Key Helm values (subchart)

AreaLocation
Webhook TLS, failure policy, cert providerpreflight.webhook
Init container placement (append/prepend)preflight.initContainerPlacement
Injected init container images and envpreflight.initContainers
GPU / network resource namespreflight.gpuResourceNames, preflight.networkResourceNames
Copy NCCL / fabric env and mounts from user containerspreflight.ncclEnvPatterns, preflight.volumeMountPatterns
Gang discoverypreflight.gangDiscovery
Gang coordination (timeouts, topology, mounts)preflight.gangCoordination
Namespace selector for the webhookpreflight.namespaceSelector
Pod-level selector for the webhookpreflight.objectSelector

Object selector (pod-level filtering)

By default the webhook intercepts all GPU pods in labeled namespaces. To further restrict which pods are intercepted, set objectSelector with standard Kubernetes label selectors.
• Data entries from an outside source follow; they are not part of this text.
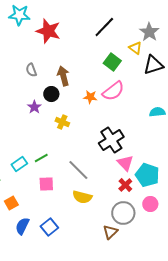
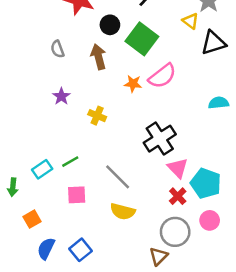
green square: (112, 62) -> (142, 39), moved, size x1.4
black circle: (51, 94) -> (110, 25), moved

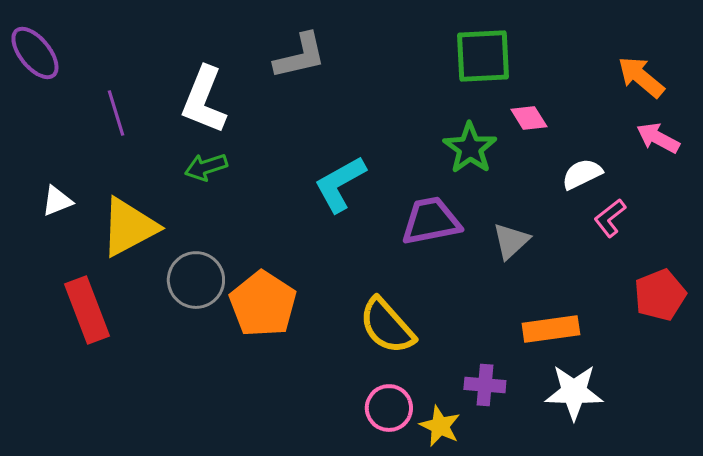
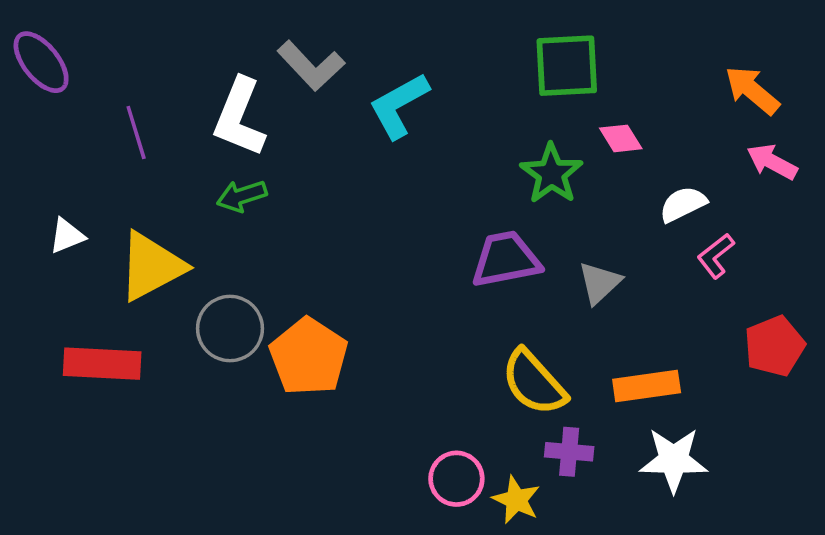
gray L-shape: (300, 56) -> (311, 66), moved, turned 60
cyan L-shape: (340, 184) -> (399, 106), moved
red rectangle: (87, 310) -> (102, 364), turned -66
yellow semicircle: (387, 326) -> (534, 382), moved

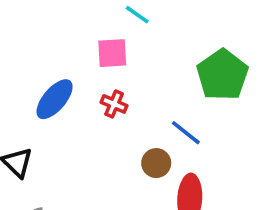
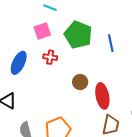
green pentagon: (222, 75) -> (78, 35), moved
blue line: (186, 133) -> (111, 43), moved, turned 54

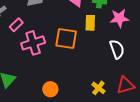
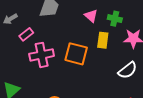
white semicircle: (117, 49) -> (128, 70), turned 66

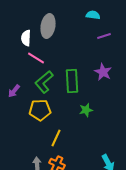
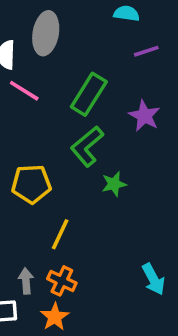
green rectangle: (72, 81) -> (89, 94), moved, turned 35
green L-shape: (44, 82) -> (87, 146), moved

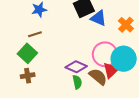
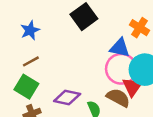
blue triangle: (98, 18) -> (120, 48), moved
purple diamond: (76, 67) -> (67, 97), moved

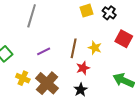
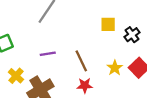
brown line: (74, 48) -> (81, 61), turned -54
yellow star: (95, 48) -> (115, 68), moved

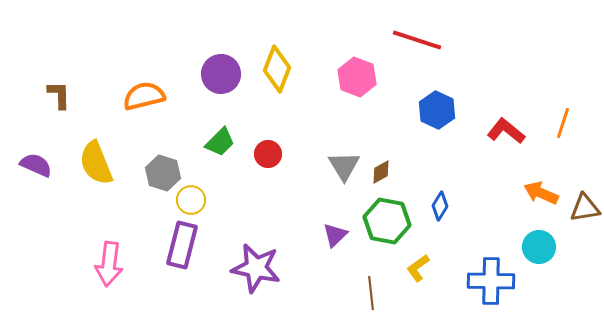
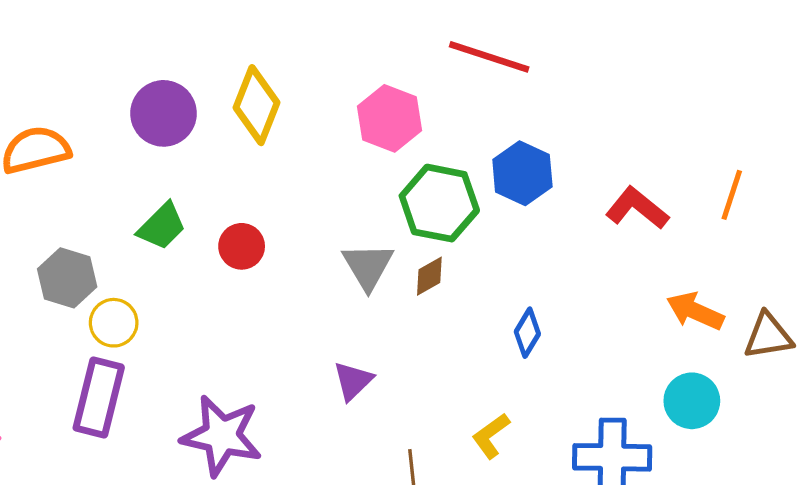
green hexagon: (387, 221) -> (439, 203), moved

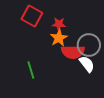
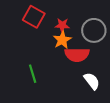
gray circle: (89, 45) -> (94, 30), moved
white semicircle: (87, 64) -> (92, 81), moved

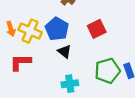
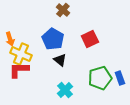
yellow cross: (30, 31) -> (21, 54), moved
cyan cross: (70, 84) -> (65, 90), turned -35

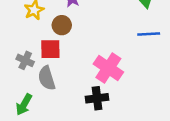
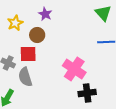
black cross: (97, 98) -> (87, 93), moved

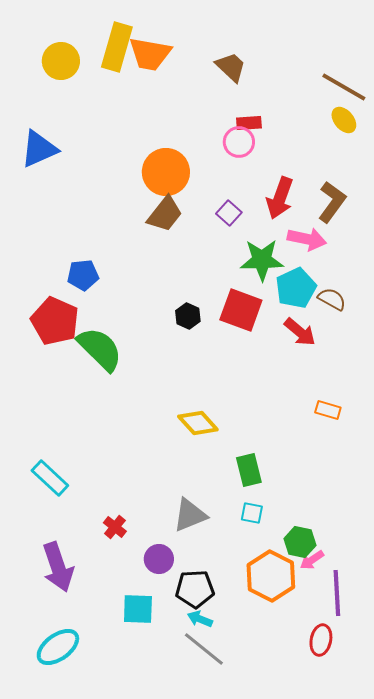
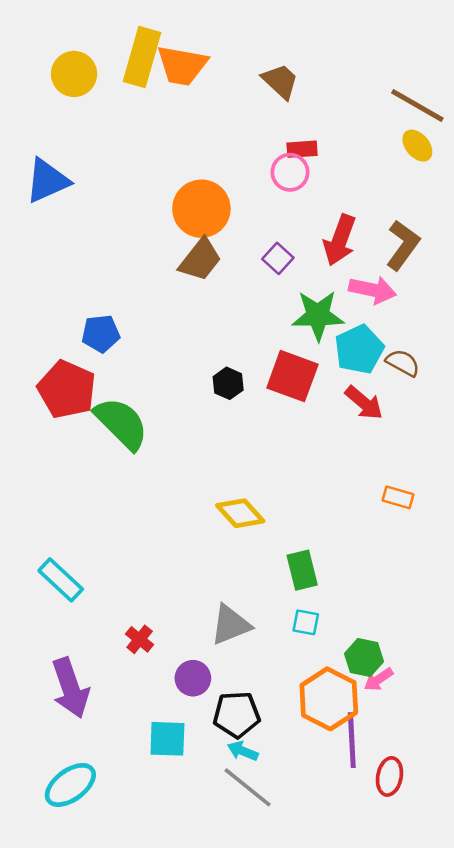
purple line: (337, 593) -> (352, 740), moved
When empty ({}), no objectSelector is emitted and all pods in matching namespaces are intercepted.

Example — only intercept pods explicitly labeled for preflight:

1objectSelector:
2 matchLabels:
3 nvsentinel.nvidia.com/preflight: "enabled"

matchExpressions are also supported:

1objectSelector:
2 matchExpressions:
3 - key: nvsentinel.nvidia.com/preflight
4 operator: In
5 values: ["enabled", "true"]

This is useful when you want namespace-wide opt-in via namespaceSelector but only run preflight on specific workloads within those namespaces.

Full defaults and comments: distros/kubernetes/nvsentinel/charts/preflight/values.yaml.

Tilt development often trims init containers to DCGM-only; see distros/kubernetes/nvsentinel/values-tilt.yaml.

Observability

  • Webhook pod: liveness/readiness probes use /healthz on the webhook port.
  • Prometheus metric names for check containers and the injector are specified in ADR-026 § Metrics; wire scrapers to your init container images and deployment as your environment allows.